Enquanto as crianças da
minha idade corriam nas calçadas, subiam árvores e faziam peripécias, eu
escolhia escrever para acalmar o vendaval constante, que punha em risco uma
vida que não vivia em paz. Ao sobrar tempo, eu corria para a rua, mas nem
sempre aproveitava com qualidade as brincadeiras. Parecia que nossos mundos não
se encaixavam.
Certo dia, confuso,
criança, melancólico, peguei a caixa com os textos curtos datilografados,
coloquei a máquina dentro e joguei tudo fora.
Ninguém nunca leu os
meus textos, à época.
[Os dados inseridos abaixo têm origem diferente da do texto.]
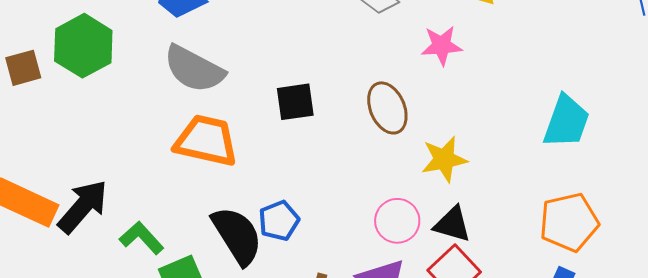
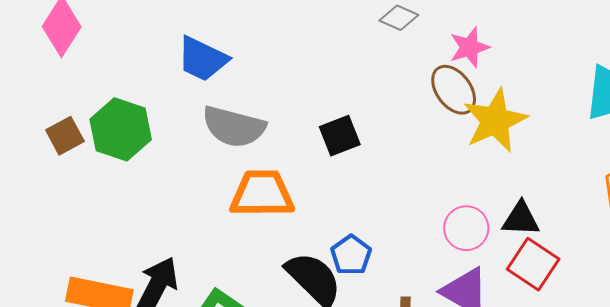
brown square: (23, 68) -> (65, 136), moved
brown ellipse: (387, 108) -> (454, 90), moved
yellow star: (444, 159) -> (495, 121), moved, size x1.4

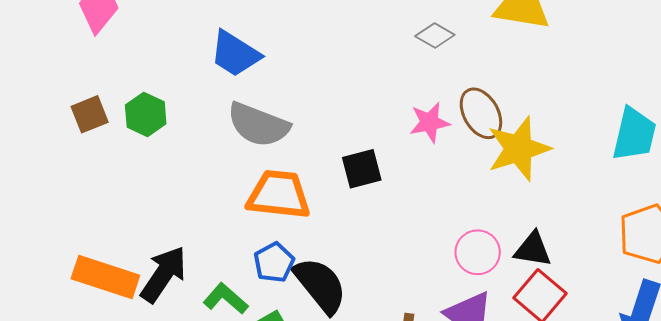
pink star: (469, 47) -> (430, 122), moved
green hexagon: (121, 129) -> (146, 114), size x0.7
black square: (340, 136) -> (362, 169), moved
blue pentagon: (351, 255) -> (274, 262), moved

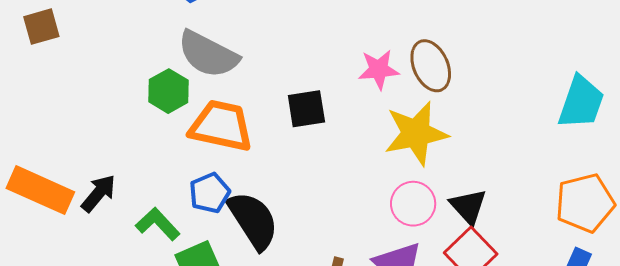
green hexagon: (146, 114) -> (169, 91), moved
yellow star: (519, 149) -> (416, 133), moved
black triangle: (533, 249) -> (468, 206), turned 33
black arrow: (164, 274) -> (98, 193), size x0.7

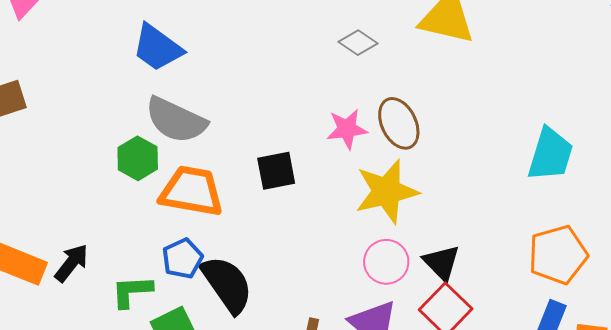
green L-shape: (158, 224) -> (132, 291), turned -48

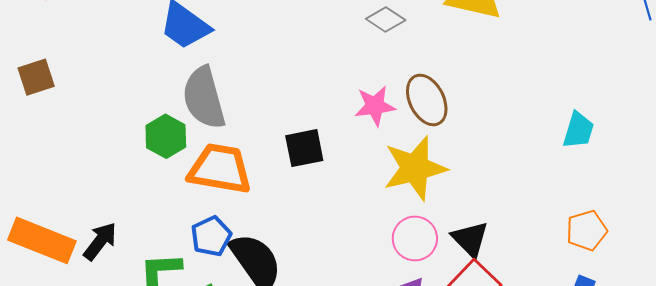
gray semicircle: (176, 120) -> (204, 98), turned 50
cyan trapezoid: (550, 154) -> (578, 130), size x0.7
orange pentagon: (558, 255) -> (587, 231), size x0.7

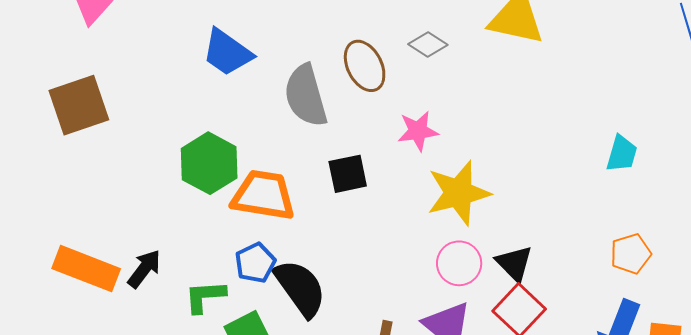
brown square: (36, 77) -> (79, 105), size x1.6
gray semicircle: (204, 98) -> (306, 96), moved
brown ellipse: (427, 100) -> (365, 66), moved
green hexagon: (166, 136) -> (209, 163), size x1.4

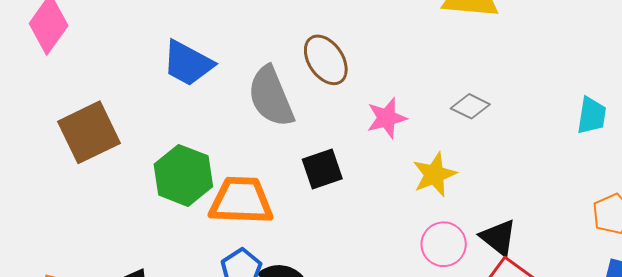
gray diamond: (428, 45) -> (470, 106), moved
brown square: (79, 105) -> (89, 132), moved
yellow star: (458, 193) -> (434, 175), size x0.7

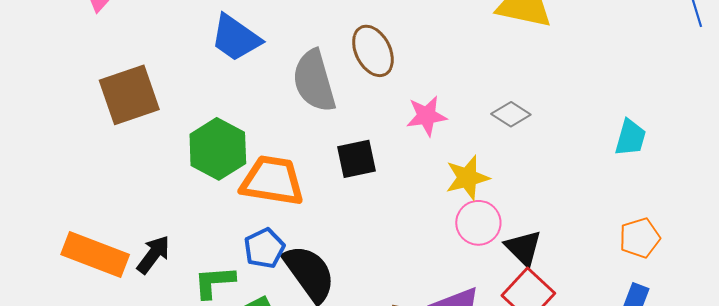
pink circle: (444, 244) -> (478, 223), moved

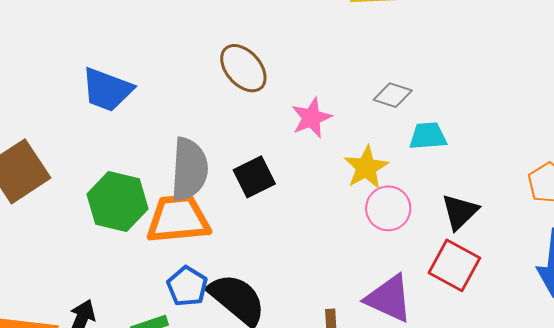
gray semicircle: (314, 81) -> (189, 169), moved, turned -146
cyan trapezoid: (630, 138) -> (428, 136), moved, turned -96
black triangle: (523, 248) -> (460, 212), moved, turned 45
Nem sei mais sobre o que eu escrevia.
Repeti esse
comportamento várias vezes, sempre que tinha alguma crise, ao não conseguir
acalmar os vendavais constantes. Colocava tudo em caixas e jogava fora.
Por uma época, me
arrependi. Achei que nada daquilo deveria ter sido feito e que, hoje, eu
poderia compartilhar as minhas inquietudes.
No entanto, hoje,
adulto, entendo que era o meu inconsciente quem me levava para aquele espaço
escondido e escuro, e quem me fazia jogar os meus segredos no lixo dentro de
caixas de papelão. Na verdade, eu descartava qualquer forma de dor. Qualquer
indício de minhas ondulações psicológicas, já tinha destino certo: uma caixa de
papelão no lixo.
Insegurança, trauma,
crenças limitantes, carência dolorosas, choros escondidos estavam reunidos
naquela sala pequena e escura do mundo físico aflorando o que estava no
universo mental.
Hoje, guerreio contra
esse universo mental. Não quero mais caixas de papelão e salas pequenas e escuras.
Quero tudo livre, pleno, saboroso, consolidado, amigável, público.
Se eu me encontrar
diante de uma sala pequena e escura do meu inconsciente, quero acender a luz,
expandir as paredes, abrir as portas e caminhar livremente por elas.